By Levi Clancy for Student Reader on
Cross-linking of a membrane-bound immunoglobulin (mIg) with its complementary antigen initiates a signal transduction cascade that activates the attached B cell.
Membrane-bound immunoglobulins have short cytoplasmic tails, rendering them unable to transduce activating signals on their own. However, each membrane-bound ligand-binding immunoglobulin associates with a single disulfide-linked signal-transducing heterodimer Ig-α/Ig-β to form the B cell receptor. Similarly, the pre-BCR consists of the Ig-α/Ig-β heterodimer associating with the surrogate light chain and µ heavy chains.

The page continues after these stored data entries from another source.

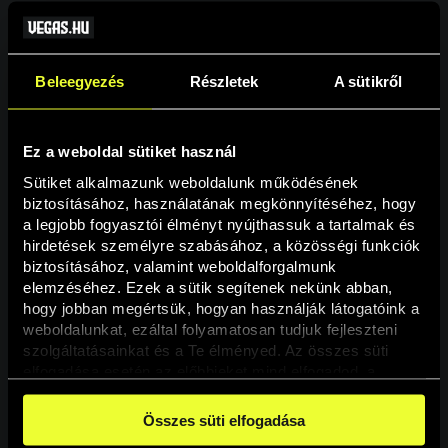
Beleegyezés
Részletek
A sütikről
Ez a weboldal sütiket használ
Sütiket alkalmazunk weboldalunk működésének 
biztosításához, használatának megkönnyítéséhez, hogy 
a legjobb fogyasztói élményt nyújthassuk a tartalmak és 
hirdetések személyre szabásához, a közösségi funkciók 
Oldal nem található
biztosításához, valamint weboldalforgalmunk 
elemzéséhez. Ezek a sütik segítenek nekünk abban, 
hogy jobban megértsük, hogyan használják látogatóink a 
A keresett oldal nem található.
weboldalunkat, ezáltal folyamatosan tudjuk fejleszteni 
szolgáltatásainkat és a Te élményed. Az összes süti 
elfogadása esetén az előbbieket mind elfogadod, a 
Vissza
beállításokban pedig egyesével dönthethetsz arról, hogy 
a weboldal használatához elengedhetetlen sütiken kívül 
Összes süti elfogadása
milyen célokat engedélyez.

Ig-α and Ig-β each contain a cytoplasmic tail with an 18-residue motif known as the immunoreceptor tyrosine-based activation motif (ITAM) which is also present in the T cell receptor (TCR). Also, just like the TCR, the BCR draws protein tyrosine kinases (PTKs) to its cytoplasmic tail upon cross-linking of the mIg by its complementary antigen.
Antigen-antibody crosslinking leads to phosphorylation of the tyrosines within the Ig-α and Ig-β ITAMs.
This phosphorylation is performed by the receptor-associated PTKs Lyn, Blk and Fyn (similar to p56Lck activity on TCRs). This ITAM phosphorylation creates docking sites for the critical proteins Syk (also a PTK, analogous to the TCR's ZAP-70) and B cell linker protein (BLNK). These critical proteins provide docking sites for further proteins. Once BLNK has been phosphorylated by Syk, it recruits Bruton's tyrosine kinase (Btk) and phospholipase Cγ2 (PLCγ2) so Syk can activate Btk, and so that Btk can then phosphorylate PLCγ2. Once PLCγ2 has been phosphorylated, it activates early calcium signaling and the initiation of pathways dependent on protein kinase C (PKC).
The pathways activated by the BCR include small G protein pathways (for growth), PKC-dependent pathways and NF-κB production pathways -- note the similarities to T cell activation.
In addition to the BCR, there are two membrane-bound components which provide stimulation (the B cell coreceptor) or inhibition (CD22).
The B cell co-receptor is a complex of three proteins: CD19, which provides a long cytoplasmic tail with docking sites; CD21 (aka CDR2), which is a receptor for C3d; and CD81. C3d is a byproduct of complement that coats antigens -- while the immunoglobulin binds the antigen, CD21 cross-links with C3d. This forms a BCR-antigen-BCcoR complex, allowing CD19's cytoplasmic tail to interact with Ig-α and Ig-β and undergo phosphorylation.
CD19's phosphorylated cytoplasmic tail then binds signaling molecules, including the protein tyrosine kinase (PTK) Lyn, and hugely amplifies the activating signal. This explains how naïve B cells with low antigen affinity are still able to respond to low concentrations of antigen.
CD22 delivers a negative signal that makes activation of B cells more difficult.
Activation of B cells leads to phosphorylation of the immunoreceptor tyrosine inhibitory motif (ITIM) in the cytoplasmic tail of CD22. Tyrosine phosphatase then binds the CD22 ITIM, stripping phosphates from the ITAMs of neighboring signaling complexes.
Since ITAM phosphorylation is the core of B cell activation, phosphate removal deactivates the cell. CD22 knockout mice develop autoimmune diseases as they age, illuminating the importance of negative regulation.